§ AIM OF THE TASK: Please count the lines with the word "Instagram" in the material below, then state the number by itself.

§ ENTRIES PROVIDED:
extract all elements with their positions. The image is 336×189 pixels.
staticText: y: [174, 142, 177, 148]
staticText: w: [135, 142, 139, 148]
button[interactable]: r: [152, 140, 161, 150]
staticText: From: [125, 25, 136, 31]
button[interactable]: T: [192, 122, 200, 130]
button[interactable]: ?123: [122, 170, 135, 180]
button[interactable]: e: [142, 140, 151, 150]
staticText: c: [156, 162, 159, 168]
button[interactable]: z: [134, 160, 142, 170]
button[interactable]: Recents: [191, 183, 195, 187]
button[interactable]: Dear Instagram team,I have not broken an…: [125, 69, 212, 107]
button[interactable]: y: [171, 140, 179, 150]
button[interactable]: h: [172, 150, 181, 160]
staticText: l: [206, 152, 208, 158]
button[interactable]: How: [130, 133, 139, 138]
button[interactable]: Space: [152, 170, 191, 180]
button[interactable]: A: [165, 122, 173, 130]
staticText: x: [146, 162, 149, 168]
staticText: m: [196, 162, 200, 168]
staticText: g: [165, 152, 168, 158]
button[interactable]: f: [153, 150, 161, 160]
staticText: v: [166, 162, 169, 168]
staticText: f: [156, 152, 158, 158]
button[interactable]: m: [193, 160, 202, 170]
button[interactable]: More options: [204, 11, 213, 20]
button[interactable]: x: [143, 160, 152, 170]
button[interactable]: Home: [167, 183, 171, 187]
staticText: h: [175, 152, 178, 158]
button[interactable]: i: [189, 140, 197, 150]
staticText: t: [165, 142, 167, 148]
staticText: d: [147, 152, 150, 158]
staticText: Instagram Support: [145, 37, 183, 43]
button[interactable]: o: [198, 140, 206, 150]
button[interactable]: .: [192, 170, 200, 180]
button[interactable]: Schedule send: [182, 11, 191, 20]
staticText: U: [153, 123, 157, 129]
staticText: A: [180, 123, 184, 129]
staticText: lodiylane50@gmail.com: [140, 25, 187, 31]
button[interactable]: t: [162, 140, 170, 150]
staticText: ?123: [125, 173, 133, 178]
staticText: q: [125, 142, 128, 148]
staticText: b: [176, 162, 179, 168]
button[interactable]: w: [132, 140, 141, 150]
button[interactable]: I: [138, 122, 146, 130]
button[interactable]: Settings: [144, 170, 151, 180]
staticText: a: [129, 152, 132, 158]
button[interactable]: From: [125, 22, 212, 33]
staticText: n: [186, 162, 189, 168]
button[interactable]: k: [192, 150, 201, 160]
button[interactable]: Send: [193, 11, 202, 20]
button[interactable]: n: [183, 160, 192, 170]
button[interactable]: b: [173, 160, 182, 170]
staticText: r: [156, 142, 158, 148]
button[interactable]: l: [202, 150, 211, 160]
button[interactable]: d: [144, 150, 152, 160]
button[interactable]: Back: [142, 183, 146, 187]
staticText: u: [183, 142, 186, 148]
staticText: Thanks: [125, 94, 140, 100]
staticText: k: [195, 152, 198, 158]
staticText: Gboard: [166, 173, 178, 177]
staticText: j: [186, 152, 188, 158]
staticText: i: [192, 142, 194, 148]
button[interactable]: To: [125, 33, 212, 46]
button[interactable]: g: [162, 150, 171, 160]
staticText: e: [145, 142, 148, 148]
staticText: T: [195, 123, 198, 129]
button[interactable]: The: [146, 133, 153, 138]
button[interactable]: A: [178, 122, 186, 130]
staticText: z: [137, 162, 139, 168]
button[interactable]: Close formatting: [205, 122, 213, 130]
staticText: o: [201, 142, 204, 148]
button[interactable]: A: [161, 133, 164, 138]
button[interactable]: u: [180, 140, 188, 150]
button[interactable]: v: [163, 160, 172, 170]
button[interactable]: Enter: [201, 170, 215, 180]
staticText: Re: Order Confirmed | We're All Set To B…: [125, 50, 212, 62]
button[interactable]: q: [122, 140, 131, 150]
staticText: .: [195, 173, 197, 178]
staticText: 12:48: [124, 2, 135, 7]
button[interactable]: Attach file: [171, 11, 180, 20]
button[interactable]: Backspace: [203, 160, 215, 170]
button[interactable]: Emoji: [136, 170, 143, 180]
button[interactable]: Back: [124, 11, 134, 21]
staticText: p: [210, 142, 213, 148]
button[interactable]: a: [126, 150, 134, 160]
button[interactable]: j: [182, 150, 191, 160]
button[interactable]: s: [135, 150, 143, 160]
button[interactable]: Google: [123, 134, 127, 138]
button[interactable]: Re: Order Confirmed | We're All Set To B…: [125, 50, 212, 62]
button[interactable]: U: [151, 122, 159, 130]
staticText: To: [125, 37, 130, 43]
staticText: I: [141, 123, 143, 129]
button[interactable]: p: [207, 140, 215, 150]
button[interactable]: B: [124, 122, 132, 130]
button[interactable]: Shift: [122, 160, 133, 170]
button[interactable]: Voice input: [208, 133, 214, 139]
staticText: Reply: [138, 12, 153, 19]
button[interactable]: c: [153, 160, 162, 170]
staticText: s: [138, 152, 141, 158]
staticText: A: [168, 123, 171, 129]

§ SOLUTION TO THIS TASK: 2